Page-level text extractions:

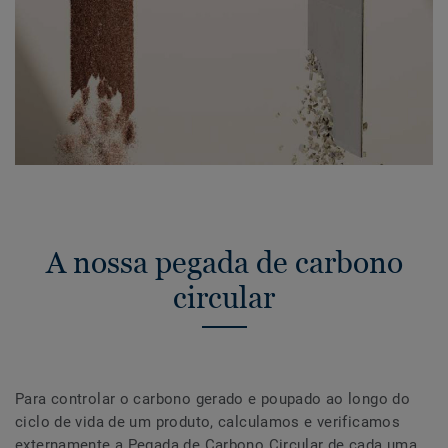
A nossa pegada de carbono
circular
Para controlar o carbono gerado e poupado ao longo do
ciclo de vida de um produto, calculamos e verificamos
externamente a Pegada de Carbono Circular de cada uma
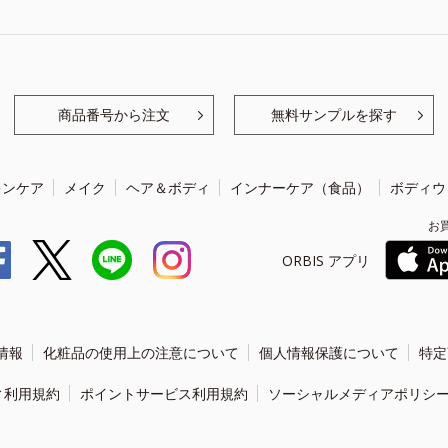
商品番号から注文
無料サンプルを探す
キンケア
メイク
ヘア＆ボディ
インナーケア（食品）
ボディウ
お
ORBIS アプリ
情報
化粧品の使用上の注意について
個人情報保護について
特定
ィ利用規約
ポイントサービス利用規約
ソーシャルメディアポリシ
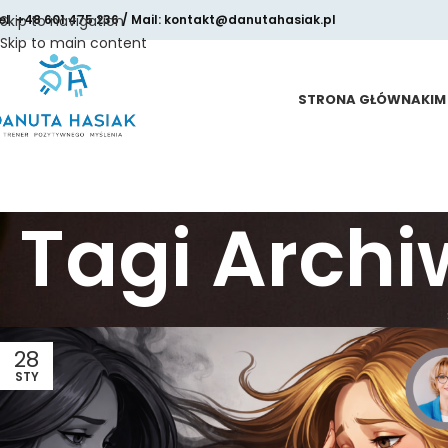
el. +48 601 475 236 / Mail: kontakt@danutahasiak.pl
Skip to navigation
Skip to main content
STRONA GŁÓWNA
KIM
Tagi Arch
28
STY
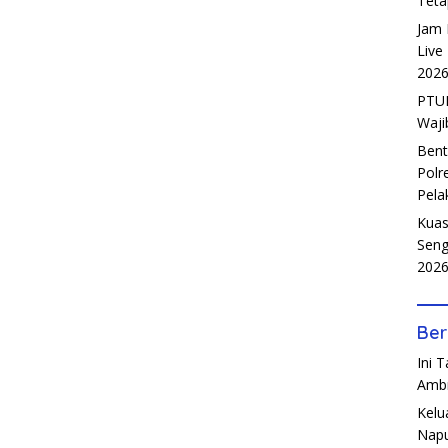
Teta
Jam 
Live
202
PTUN
Waji
Bent
Polr
Pela
Kuas
Seng
202
Ber
Ini 
Amb
Kelu
Napu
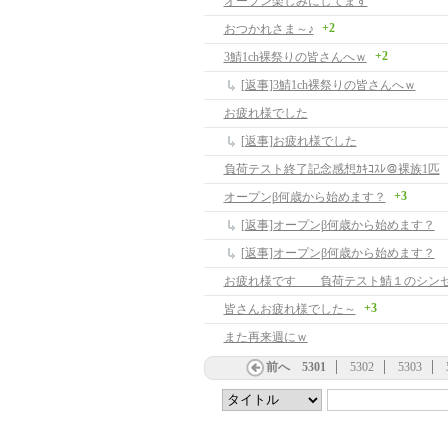
オープン楽しみにしてます
+2
おつかれさま～♪
+2
3鯖1ch裸祭りの皆さんへｗ
[返事]3鯖1ch裸祭りの皆さんへｗ
お疲れ様でした
[返事]お疲れ様でした
負荷テスト終了記念感想ｶｷｺｽﾚ＠裸族1匹
+3
オープンβ何歳から始めます？
[返事]オープンβ何歳から始めます？
[返事]オープンβ何歳から始めます？
お疲れ様です 負荷テスト鯖１のシン
+3
皆さんお疲れ様でした～
また再来週にｗ
前へ
5301
5302
5303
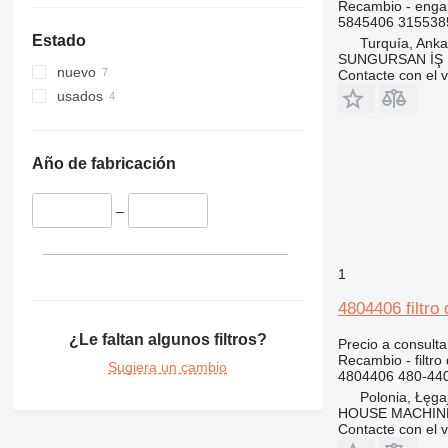
E-series
D4
Recambio - enga
5845406 315538
F-series
D5
E200B
Estado
Turquía, Anka
GP
D6
SUNGURSAN İŞ 
nuevo
Contacte con el 
IT
D7
usados
M-series
D8
IT28G
TH
D9
M313
D10
M314
TH62
Año de fabricación
D400
M315
TH220
M318
–
1
4804406 filtro
¿Le faltan algunos filtros?
Precio a consulta
Recambio - filtro
Sugiera un cambio
4804406 480-440
Polonia, Łęga
HOUSE MACHIN
Contacte con el 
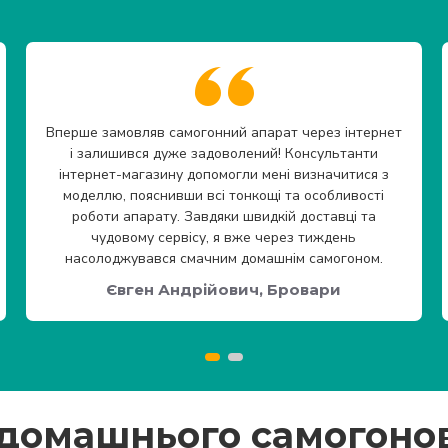
Вперше замовляв самогонний апарат через інтернет
і залишився дуже задоволений! Консультанти
інтернет-магазину допомогли мені визначитися з
моделлю, пояснивши всі тонкощі та особливості
роботи апарату. Завдяки швидкій доставці та
чудовому сервісу, я вже через тиждень
насолоджувався смачним домашнім самогоном.
Євген Андрійович, Бровари
 домашнього самогоно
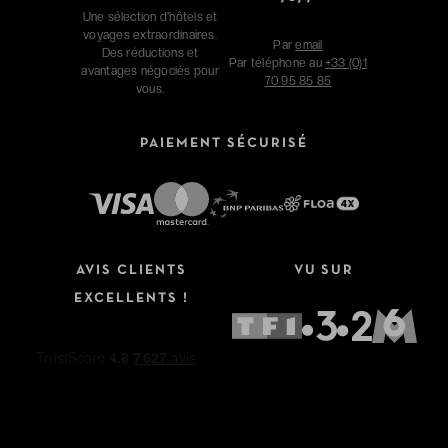
Une sélection d'hôtels et
voyages extraordinaires.
Par
email
Des réductions et
Par téléphone au
+33 (0)1
avantages négociés pour
70 95 85 85
vous.
PAIEMENT SÉCURISÉ
AVIS CLIENTS
VU SUR
EXCELLENTS !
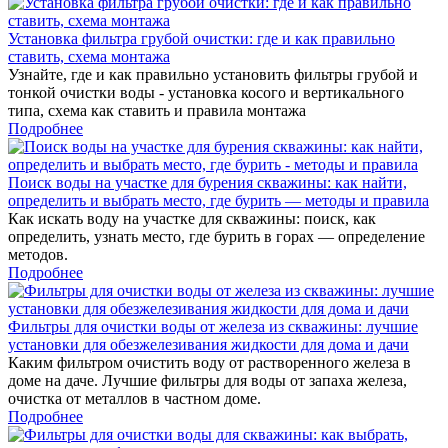
Установка фильтра грубой очистки: где и как правильно
ставить, схема монтажа
Узнайте, где и как правильно установить фильтры грубой и
тонкой очистки воды - установка косого и вертикального
типа, схема как ставить и правила монтажа
Подробнее
Поиск воды на участке для бурения скважины: как найти,
определить и выбрать место, где бурить — методы и правила
Как искать воду на участке для скважины: поиск, как
определить, узнать место, где бурить в горах — определение
методов.
Подробнее
Фильтры для очистки воды от железа из скважины: лучшие
установки для обезжелезивания жидкости для дома и дачи
Каким фильтром очистить воду от растворенного железа в
доме на даче. Лучшие фильтры для воды от запаха железа,
очистка от металлов в частном доме.
Подробнее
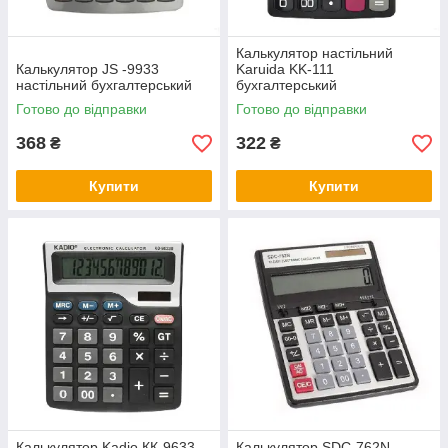
Калькулятор настільний
Калькулятор JS -9933
Karuida KK-111
настільний бухгалтерський
бухгалтерський
Готово до відправки
Готово до відправки
368
322
₴
₴
Купити
Купити
Калькулятор Kadio КК-9633
Калькулятор SDC-762N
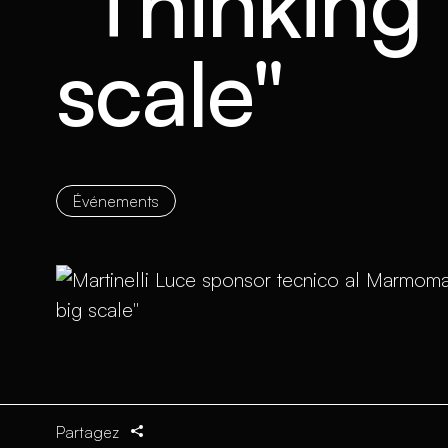
"Thinking 
scale"
Événements
Partagez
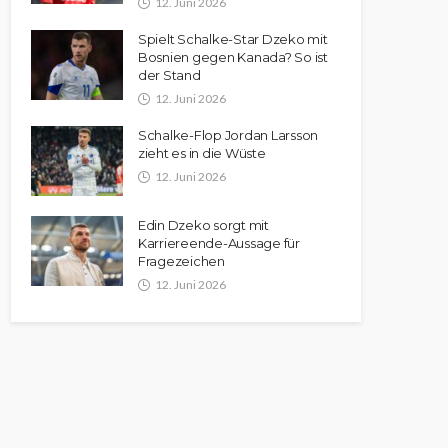
12. Juni 2026
Spielt Schalke-Star Dzeko mit
Bosnien gegen Kanada? So ist
der Stand
12. Juni 2026
Schalke-Flop Jordan Larsson
zieht es in die Wüste
12. Juni 2026
Edin Dzeko sorgt mit
Karriereende-Aussage für
Fragezeichen
12. Juni 2026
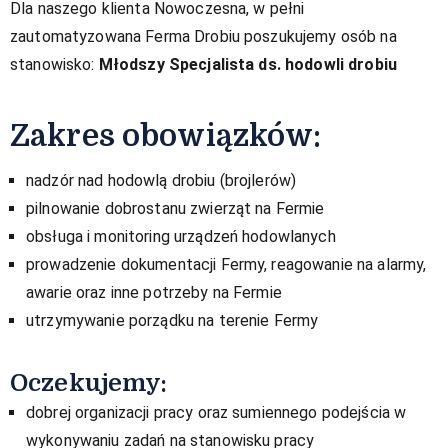
Dla naszego klienta Nowoczesna, w pełni
zautomatyzowana Ferma Drobiu poszukujemy osób na
stanowisko:
Młodszy Specjalista ds. hodowli drobiu
Zakres obowiązków:
nadzór nad hodowlą drobiu (brojlerów)
pilnowanie dobrostanu zwierząt na Fermie
obsługa i monitoring urządzeń hodowlanych
prowadzenie dokumentacji Fermy, reagowanie na alarmy,
awarie oraz inne potrzeby na Fermie
utrzymywanie porządku na terenie Fermy
Oczekujemy:
dobrej organizacji pracy oraz sumiennego podejścia w
wykonywaniu zadań na stanowisku pracy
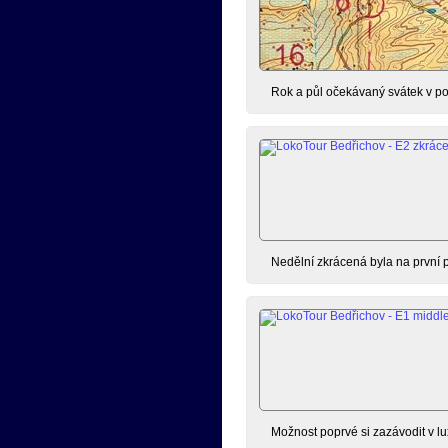
Rok a půl očekávaný svátek v po
Nedělní zkrácená byla na první p
Možnost poprvé si zazávodit v lu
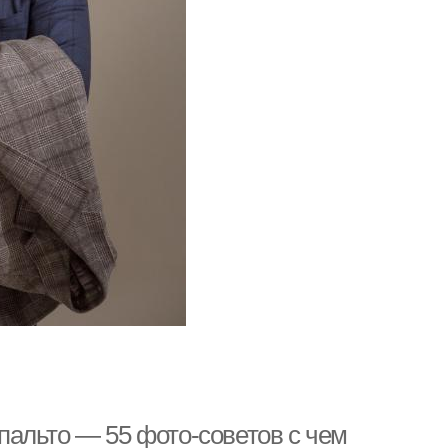
альто — 55 фото-советов с чем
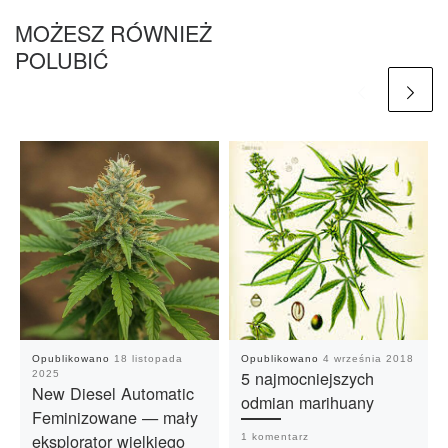
MOŻESZ RÓWNIEŻ
POLUBIĆ
Opublikowano
18 listopada
Opublikowano
4 września 2018
5 najmocniejszych
2025
New Diesel Automatic
odmian marihuany
Feminizowane — mały
eksplorator wielkiego
1 komentarz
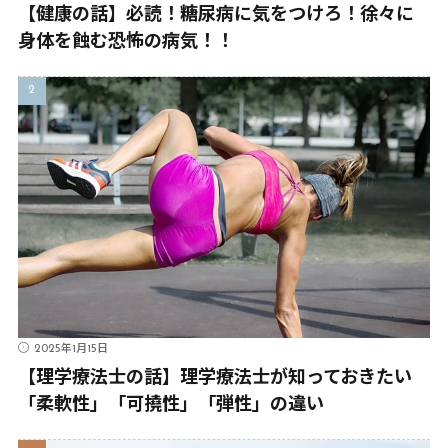
【健康の話】必読！糖尿病に気をつけろ！徐々に
身体を蝕む恐怖の病気！！
2025年1月15日
【理学療法士の話】理学療法士が知っておきたい
「柔軟性」「可撓性」「弾性」の違い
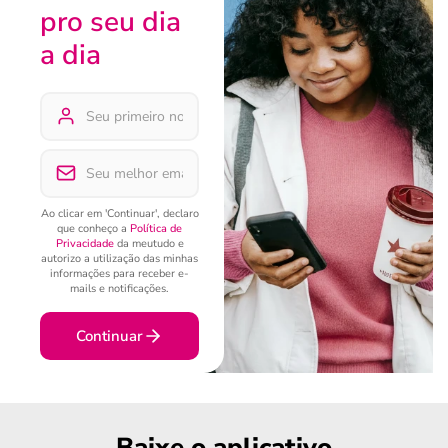
pro seu dia
a dia
Ao clicar em 'Continuar', declaro
que conheço a
Política de
Privacidade
da meutudo e
autorizo a utilização das minhas
informações para receber e-
mails e notificações.
Continuar
Baixe o aplicativo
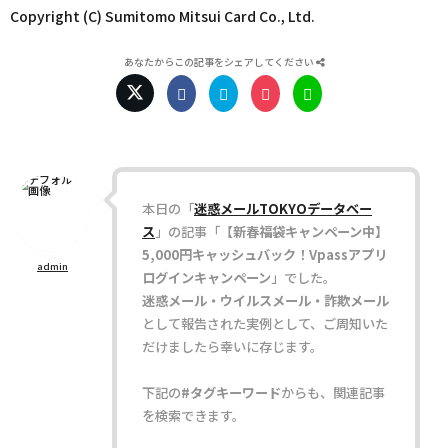
Copyright (C) Sumitomo Mitsui Card Co., Ltd.
あなたからこの記事をシェアしてください
本日の「
迷惑メールTOKYOデータベー
ス
」の記事「
【新春福袋キャンペーン中】
5,000円キャッシュバック！Vpassアプリ
admin
ログインキャンペーン
」でした。
迷惑メール・ウイルスメール・詐欺メール
として報告された実例として、ご周知いた
だけましたら幸いに存じます。
下記の
#タグキーワード
からも、関連記事
を検索できます。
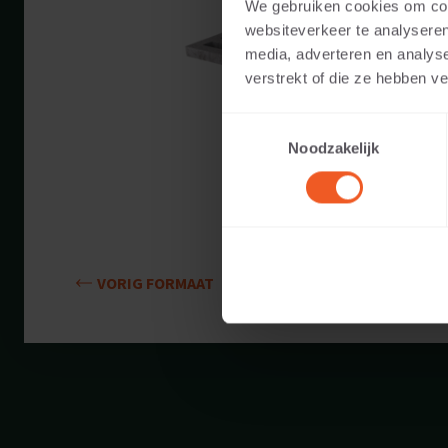
We gebruiken cookies om cont
Beschikbare kle
websiteverkeer te analyseren
media, adverteren en analys
Toepasbaar voo
verstrekt of die ze hebben v
Toestemmingsselectie
Gewicht:
Noodzakelijk
VORIG FORMAAT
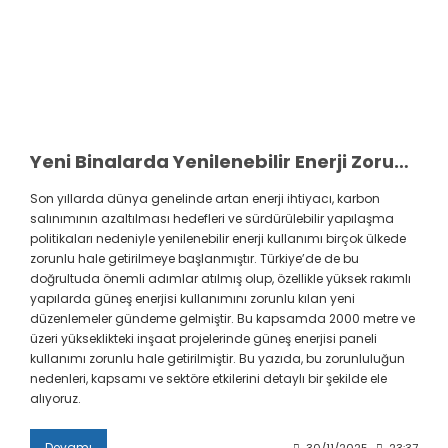
Yeni Binalarda Yenilenebilir Enerji Zorunluluğu: %10 Enerji Üretimi Şartı
Son yıllarda dünya genelinde artan enerji ihtiyacı, karbon
salınımının azaltılması hedefleri ve sürdürülebilir yapılaşma
politikaları nedeniyle yenilenebilir enerji kullanımı birçok ülkede
zorunlu hale getirilmeye başlanmıştır. Türkiye’de de bu
doğrultuda önemli adımlar atılmış olup, özellikle yüksek rakımlı
yapılarda güneş enerjisi kullanımını zorunlu kılan yeni
düzenlemeler gündeme gelmiştir. Bu kapsamda 2000 metre ve
üzeri yükseklikteki inşaat projelerinde güneş enerjisi paneli
kullanımı zorunlu hale getirilmiştir. Bu yazıda, bu zorunluluğun
nedenleri, kapsamı ve sektöre etkilerini detaylı bir şekilde ele
alıyoruz.
Devamı
30/11/2025
23:37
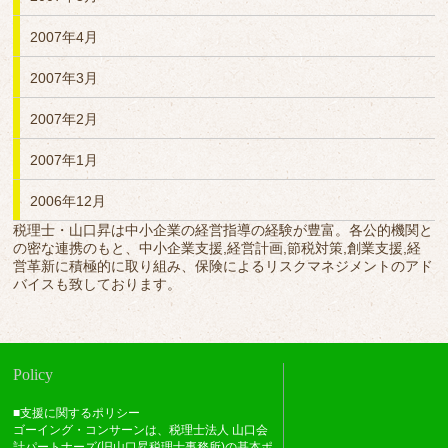
2007年4月
2007年3月
2007年2月
2007年1月
2006年12月
税理士・山口昇は中小企業の経営指導の経験が豊富。各公的機関と
の密な連携のもと、中小企業支援,経営計画,節税対策,創業支援,経
営革新に積極的に取り組み、保険によるリスクマネジメントのアド
バイスも致しております。
Policy
■支援に関するポリシー
ゴーイング・コンサーンは、税理士法人 山口会
計パートナーズ(旧山口昇税理士事務所)の基本ポ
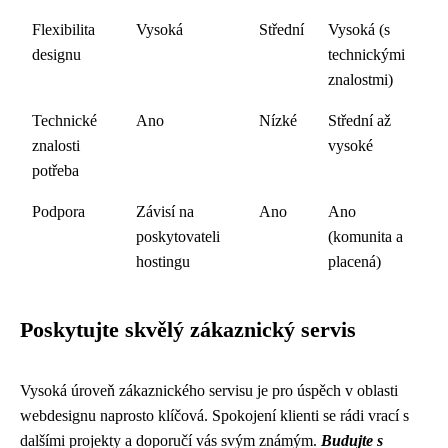
Flexibilita
Vysoká
Střední
Vysoká (s
designu
technickými
znalostmi)
Technické
Ano
Nízké
Střední až
znalosti
vysoké
potřeba
Podpora
Závisí na
Ano
Ano
poskytovateli
(komunita a
hostingu
placená)
Poskytujte skvělý zákaznický servis
Vysoká úroveň zákaznického servisu je pro úspěch v oblasti
webdesignu naprosto klíčová. Spokojení klienti se rádi vrací s
dalšími projekty a doporučí vás svým známým.
Budujte s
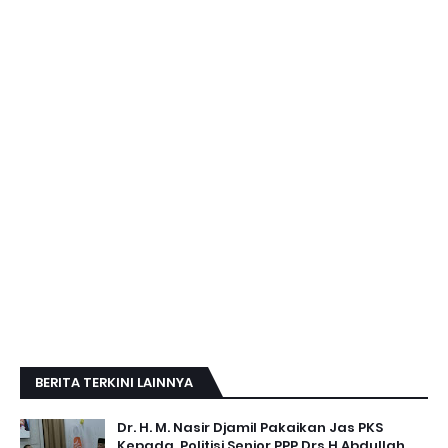
BERITA TERKINI LAINNYA
Dr. H. M. Nasir Djamil Pakaikan Jas PKS
Kepada ,Politisi Senior PPP Drs H.Abdullah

• Work instruction:
Report how many lines above hold "Schalke", number only.

• Result:
2